Pazar pazar azar azar tefekkür
Gözünü bir noktasına dikiyor.
Bir mesafeden, azıcık dışına çıkarak tümünü görebilmek, anlayabilmek zahmetli geliyor.
Burnunu "tablo" ya dayıyor.
Sonra da "bütün tablo" yu gördüğünü sanıyor.
Burnunda boya izi, bütün ömrü; bütün tabloyu gördüğünü, tüm çizgileri, tüm renkleri, tüm gölgeleri, tüm manaları kavradığını zannederek geçiriyor.
"Bütün tablo" yu gördüğünde hep ısrar ediyor.
O burunla, bir noktaya gömülmüş de tabloyu kaçırmış burunla, ülke idare ediyor, ordu sevk ediyor, üniversite yönetiyor, yatırım yapıyor, gazete çıkarıyor, haberler, yazılar yuvarlıyor, ders veriyor, azarlıyor, had bildiriyor, işe gidiyor, çocuk yetiştiriyor, genç oluyor, büyüyor, yaşlanıyor, kızıyor, kavga ediyor, öğüt veriyor, anlatıyor, susuyor, dinlemiyor, seviyor, nefret ediyor.
"Oku" diye başlamıştı oysa "Kitap" da.
Pek bir şey okumadı.
Okuduğunu anlamadı.
Anladığını yanlış anladı.
Yanlış anladığını tek doğru saydı.
Tek doğrusundan asla kuşkulanmadı.
Burnu tablonun bir noktasında kalakaldı.
Burnu boyandı.
Damgalandı ve onu kimlik, kişilik bildi.
Burnunun ucunu dahi görmeden, görebildiği her şeyi, her şey sandı.
Gerçekten bilmek istedin mi hiç?
Neyi, ne kadar bilmek istedin?
Hiç bilmek istemedin de bilirmiş gibi yaptın muhtemelen.
Ne kadar da emindin.
Bir yılan gibi dilini; komşudan hiç tanımadığına, başkalarının gizli saklı yahut teşhire teşne hayatının içine içine kıvıra kıvıra sokacak kadar meraklı olup da, hakikaten hakiki hakikatlerin peşine düşmekten böyle kaçmayı nasıl becerdin?
Okul, öğrenmeyi kışkırtacaktı.
Kışkırtıcılıktan suçlu, zincire vuruldu.
Pastadan büyük lokma koparmanın yahut kırıntıya rızanın piyangosuna şans topu kılındı.
Öğrenmeyi, sormayı, sorgulamayı, şüpheyi, yeniden düşünmeyi, özgür ve bağımsız ifadeyi kışkırtacaktı; safrasını atan bir organ gibi çoğu çocuğunu boşluğa fışkırttı.

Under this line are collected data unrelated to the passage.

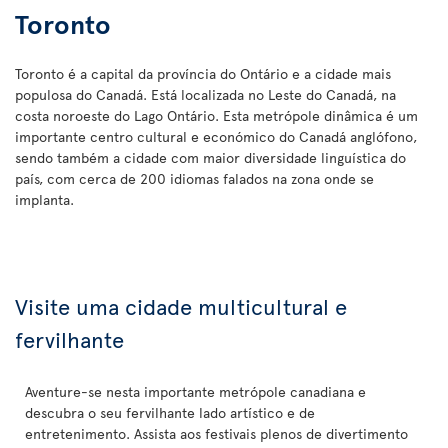
Toronto
Toronto é a capital da província do Ontário e a cidade mais
populosa do Canadá. Está localizada no Leste do Canadá, na
costa noroeste do Lago Ontário. Esta metrópole dinâmica é um
importante centro cultural e económico do Canadá anglófono,
sendo também a cidade com maior diversidade linguística do
país, com cerca de 200 idiomas falados na zona onde se
implanta.
Visite uma cidade multicultural e
fervilhante
Aventure-se nesta importante metrópole canadiana e
descubra o seu fervilhante lado artístico e de
entretenimento. Assista aos festivais plenos de divertimento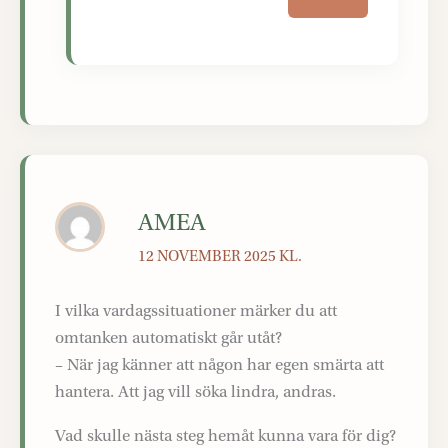
AMEA
12 NOVEMBER 2025 KL.
I vilka vardagssituationer märker du att
omtanken automatiskt går utåt?
– När jag känner att någon har egen smärta att
hantera. Att jag vill söka lindra, andras.
Vad skulle nästa steg hemåt kunna vara för dig?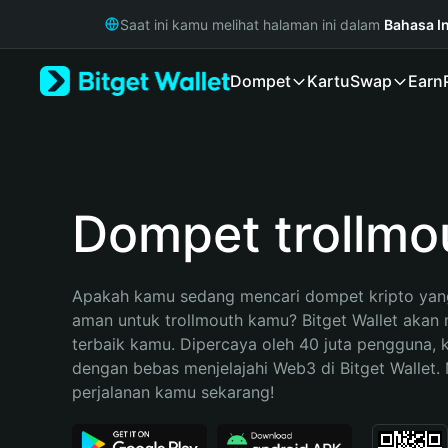
English
Saat ini kamu melihat halaman ini dalam
Bahasa I
日本語
Tiếng Việt
Dompet
Kartu
Swap
Earn
Русский
Español (Latinoamérica)
Türkçe
Italiano
Français
Deutsch
Dompet trollmo
简体中文
繁體中文
Português (Portugal)
Apakah kamu sedang mencari dompet kripto yang
Bahasa Indonesia
aman untuk trollmouth kamu? Bitget Wallet akan m
ภาษาไทย
terbaik kamu. Dipercaya oleh 40 juta pengguna, 
हिन्दी
dengan bebas menjelajahi Web3 di Bitget Wallet. M
বাংলা
perjalanan kamu sekarang!
Español
Português (Brasil)
Español (Argentina)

Okul üstüne ne çok yalan söylendi.
Ve okul üstüne en çok yalanı okul söyledi. İşimize geldi.
Kendini, geçmişinin tüm renklerini, asli derdini, hakiki acısını, kuşaktan kuşağa devreden ve her kuşağın üstüne devrilen gerçek tasasını, geleceğini görmekten, konuşmaktan, sebebi ve çaresi üstüne düşünmekten ve de ğiştirmeye uğraşmaktan bu kadar kaçınan;
Aklının, vicdanının, hayatının, mutluluğunun, huzurunun, kendine saygısının, insan olarak manasının gelişmesini engelleyen ve burnunu ittire kaktıra, herhangi bir tablonun tek noktasına yapıştırıp körleştiren tüm kir, pas, cila, makyaj, boyadan sıyrılmayı istemeyen;
Ivır zıvırla oyalanmayı marifet, oyalayanı şöhret bilen, sözde "Şeytan ayrıntıda gizlidir" diyerek teferruat içinde şeytanlaşabilen;
Dünyasını, ruhunu, aklını ve vicdanını; kendini, birbirini, hayatı (ve ölümü) tüm zenginliği ve elbet yoksulluğu içinde anlamaya, idrak için gayrete yöneltmeyi reddeden;
Hakikati arama mutluluğunu, tabii ki bazen, belki sıkça, öğrenmenin, bilmenin, kuşkulanıp durmadan düşünmenin ve de anlatmanın, dinlemenin, değişimin, değiştirmenin, bazen direnmenin, boyun eğmemenin huzursuz keyfini ıskalayan;
Lakin her şeyi bilen; Biz değildik; Siz hiç değildiniz tabii!